§ To do
The answer is all of the data, repeated exactly.

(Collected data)
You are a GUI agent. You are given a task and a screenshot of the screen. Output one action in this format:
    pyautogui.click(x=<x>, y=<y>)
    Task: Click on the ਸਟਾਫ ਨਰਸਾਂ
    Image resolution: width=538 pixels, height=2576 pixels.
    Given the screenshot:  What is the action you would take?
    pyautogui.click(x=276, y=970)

§ Your response
You are a GUI agent. You are given a task and a screenshot of the screen. Output one action in this format:
    pyautogui.click(x=<x>, y=<y>)
    Task: Click on the ਸਟਾਫ ਨਰਸਾਂ
    Image resolution: width=538 pixels, height=2576 pixels.
    Given the screenshot:  What is the action you would take?
    pyautogui.click(x=276, y=970)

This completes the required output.